_Exercise description_: A bare count is the expected answer, namely the number of lines in the records that have the word "cookies".

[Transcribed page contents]
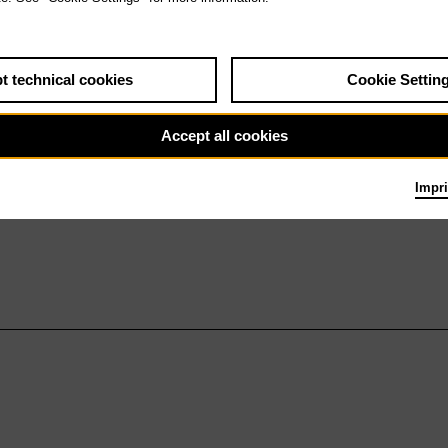
t technical cookies
Cookie Settin
Accept all cookies
Impri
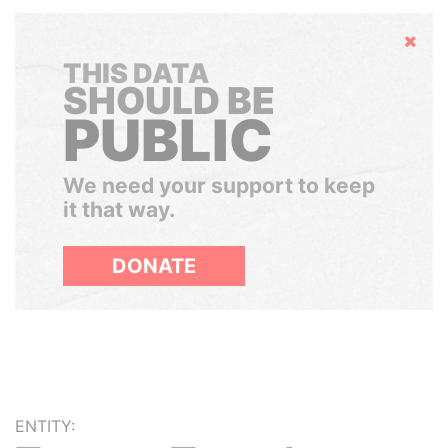
Hide
THIS DATA
SHOULD BE
PUBLIC
We need your support to keep
it that way.
DONATE
ENTITY:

_Answer to this task_: 2